The Commissioner moves for judgment on the pleadings pursuant to Rule 12(c) of the Federal Rules of Civil Procedure, on the grounds that the ALJ’s decision was supported by substantial evidence. Plaintiff opposes the Commissioner’s motion and cross-moves for judgment on the pleadings, or in the alternative for the case to be remanded. For the reasons set forth below, I hereby reverse the decision of the Commissioner and remand this case to the Commissioner for calculation of benefits.

BACKGROUND

On April 26, 2001, plaintiff Lucille McAuliffe, at the time a 58 year old former secretary, travel clerk, and cashier, applied *402 for Social Security disability benefits claiming that she had become unable to work as of April 16, 1998 because of a heart condition, diabetes, ankle problems, and spinal disc problems (Tr. 75). Plaintiffs application was initially denied (Tr. 34). She then filed a request for a hearing, and on September 17, 2002, a hearing was held before ALJ William R. Pietz (Tr. 357-392). On November 14, 2002, the ALJ found that the plaintiff was not disabled (Tr. 15-22). This became the final decision of the Commissioner when the Appeals Council denied plaintiffs request for review on May 17, 2006 (Tr. 5-7). This action followed.

DISCUSSION

I. Jurisdiction and Scope of Review

Title 42, Section 405(g) of the United States Code grants jurisdiction to Federal District Courts to hear claims based on the denial of Social Security benefits. Mathews v. Eldridge, 424 U.S. 319, 320, 96 S.Ct. 893, 47 L.Ed.2d 18 (1976). Additionally, the section directs that the District Court must accept the Commissioner’s findings of fact if those findings are supported by substantial evidence in the record. See Bubnis v. Apfel, 150 F.3d 177, 181 (2d Cir.1998); see also Williams v. Comm’r of Soc. Sec., 236 Fed.Appx. 641, 642 (2d Cir. Apr. 24, 2007). Substantial evidence is defined as “such relevant evidence as a reasonable mind might accept as adequate to support a conclusion.” Consolidated Edison Co. v. NLRB, 305 U.S. 197, 229, 59 S.Ct. 206, 83 L.Ed. 126 (1938). Section 405(g) thus limits the Court’s scope of review to determining whether or not the Commissioner’s findings were supported by substantial evidence in the record as a whole, and whether the Commissioner’s conclusions are based upon an erroneous legal standard. Green-Younger v. Barnhart, 335 F.3d 99, 105-06 (2d Cir.2003); see also Wagner v. Secretary of Health & Human Serv., 906 F.2d 856, 860 (2d Cir.1990) (holding that review of the Secretary’s decision is not de novo and that the Secretary’s findings are conclusive if supported by the substantial evidence).

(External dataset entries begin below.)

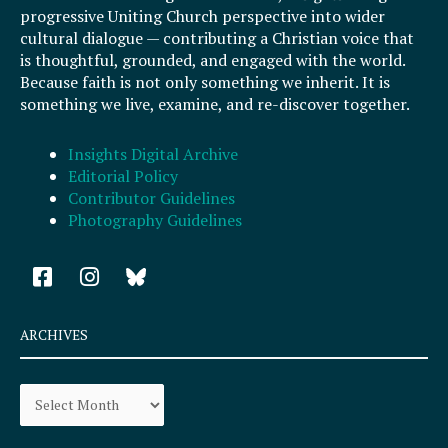
progressive Uniting Church perspective into wider
cultural dialogue — contributing a Christian voice that
is thoughtful, grounded, and engaged with the world.
Because faith is not only something we inherit. It is
something we live, examine, and re-discover together.
Insights Digital Archive
Editorial Policy
Contributor Guidelines
Photography Guidelines
F
I
a
n
c
s
e
t
ARCHIVES
b
a
o
g
Archives
o
r
k
a
-
m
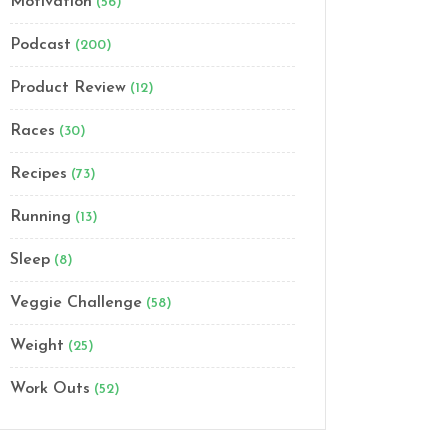
Motivation
(56)
Podcast
(200)
Product Review
(12)
Races
(30)
Recipes
(73)
Running
(13)
Sleep
(8)
Veggie Challenge
(58)
Weight
(25)
Work Outs
(52)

The Commissioner asserts that his decision is supported by substantial evidence in the record, and moves for judgment on the pleadings pursuant to Rule 12(c) of the Federal Rules of Civil Procedure. Judgment on the pleadings may be granted under Rule 12(c) where the material facts are undisputed and where judgment on the merits is possible merely by considering the contents of the pleadings. Sellers v. M.C. Floor Crafters, Inc., 842 F.2d 639 (2d Cir.1988). If, after a review of the pleadings, the court is convinced that plaintiff can prove no set of facts in support of his claim which would entitle her to relief, judgment on the pleadings may be appropriate. See Conley v. Gibson, 355 U.S. 41, 45-46, 78 S.Ct. 99, 2 L.Ed.2d 80 (1957).

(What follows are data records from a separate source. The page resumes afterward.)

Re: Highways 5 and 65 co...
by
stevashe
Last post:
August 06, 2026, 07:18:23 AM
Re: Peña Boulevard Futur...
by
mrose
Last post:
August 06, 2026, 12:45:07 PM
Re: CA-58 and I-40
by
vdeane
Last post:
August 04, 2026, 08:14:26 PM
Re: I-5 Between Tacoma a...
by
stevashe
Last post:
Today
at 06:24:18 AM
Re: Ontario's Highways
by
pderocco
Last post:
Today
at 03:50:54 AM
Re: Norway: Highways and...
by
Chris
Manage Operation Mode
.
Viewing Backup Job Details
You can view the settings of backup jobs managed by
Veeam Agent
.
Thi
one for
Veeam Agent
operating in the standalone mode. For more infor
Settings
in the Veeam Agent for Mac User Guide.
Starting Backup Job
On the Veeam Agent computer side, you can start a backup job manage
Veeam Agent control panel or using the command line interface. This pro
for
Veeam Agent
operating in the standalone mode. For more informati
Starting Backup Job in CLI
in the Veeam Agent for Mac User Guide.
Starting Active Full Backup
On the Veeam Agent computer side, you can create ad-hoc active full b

II. Standard for Entitlement to Social Security Benefits

Under the Social Security Act, a disability is defined as the “inability to engage in any substantial gainful activity by reason of any medically determinable physical or mental impairment which can be expected to result in death or which has lasted or can be expected to last for a continuous period of not less than 12 months ...” 42 U.S.C. §§ 423(d)(1)(A) (concerning Old-Age, Survivors’, and Disability Insurance (“OASDI”)); 42 U.S.C. § 1382c(a)(3)(A) (2004) (concerning SSI payments). An individual will only be considered “under a disability” if her impairment is so severe that she is both unable to do her previous work and unable to engage in any other kind of substantial gainful work that exists *403 in the national economy. §§ 423(d)(2)(A) and 1382c (a)(3)(B).

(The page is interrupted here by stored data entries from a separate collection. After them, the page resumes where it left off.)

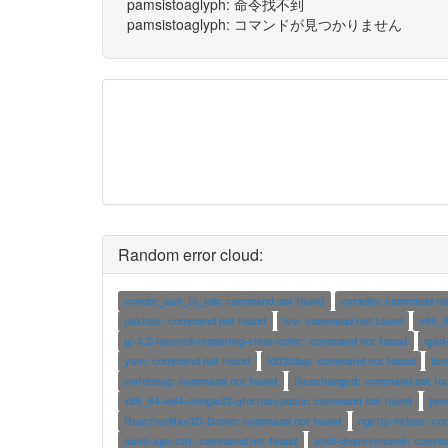
pamsistoaglyph: 命令找不到
pamsistoaglyph: コマンドが見つかりません
Random error cloud:
condor_ssh_to_job: command not found
cyradm: command no
psktool: command not found
lvs: command not found
x86_6
gl-3.2-layered-rendering-clear-color: command not found
qpid
yum: command not found
ldif2ldap: command not found
be
ewfdebug: command not found
fileschanged: command not fo
x86_64-w64-mingw32-gfortran-posix: command not found
jwm
ReactiveNav3D-Demo: command not found
ngetty-helper: c
saint-spc-ctrl: command not found
atk6-dnsrevenum6: comma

“Substantial gainful work” is defined as “work that exists in significant numbers either in the region where the individual fives or in several regions of the country.” Id. Work may be considered “substantial” even if it is done on a part-time basis, if less money is earned, or if work responsibilities are lessened from previous employment. 20 C.F.R. § 404.1572(a) (OASDI); 20 C.F.R. § 416.972(a)(SSI). Work may be considered “gainful” if it is the kind of work usually done for pay or profit, whether or not a profit is realized. §§ 404.1572(b) and 416.972(b). Furthermore, “substantial gainful work” is considered available to an individual regardless of whether such work exists in his immediate area, whether a specific job vacancy exists for him, or whether she would be hired if she were to apply for work. 42 U.S.C. §§ 423(d)(2)(A) and 1382c(a)(3)(B).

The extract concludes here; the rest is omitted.